Work task: Of all the entries below, only the lines from the one with "March 22, 2025" up to and including the one with "Are LFL Matchups" are to be duplicated exactly.

Dataset extract:
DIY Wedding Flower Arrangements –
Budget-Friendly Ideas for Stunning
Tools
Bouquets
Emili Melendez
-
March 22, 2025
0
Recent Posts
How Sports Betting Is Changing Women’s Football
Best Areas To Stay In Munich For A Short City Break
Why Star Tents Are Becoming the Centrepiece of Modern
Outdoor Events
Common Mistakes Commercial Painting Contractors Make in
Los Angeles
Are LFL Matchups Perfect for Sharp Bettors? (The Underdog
---
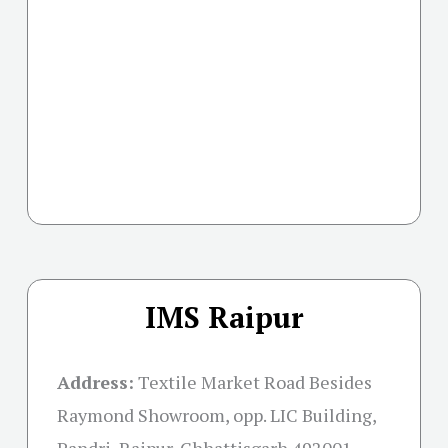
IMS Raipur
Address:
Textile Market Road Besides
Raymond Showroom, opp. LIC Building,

Expected answer:
March 22, 2025
0
Recent Posts
How Sports Betting Is Changing Women’s Football
Best Areas To Stay In Munich For A Short City Break
Why Star Tents Are Becoming the Centrepiece of Modern
Outdoor Events
Common Mistakes Commercial Painting Contractors Make in
Los Angeles
Are LFL Matchups Perfect for Sharp Bettors? (The Underdog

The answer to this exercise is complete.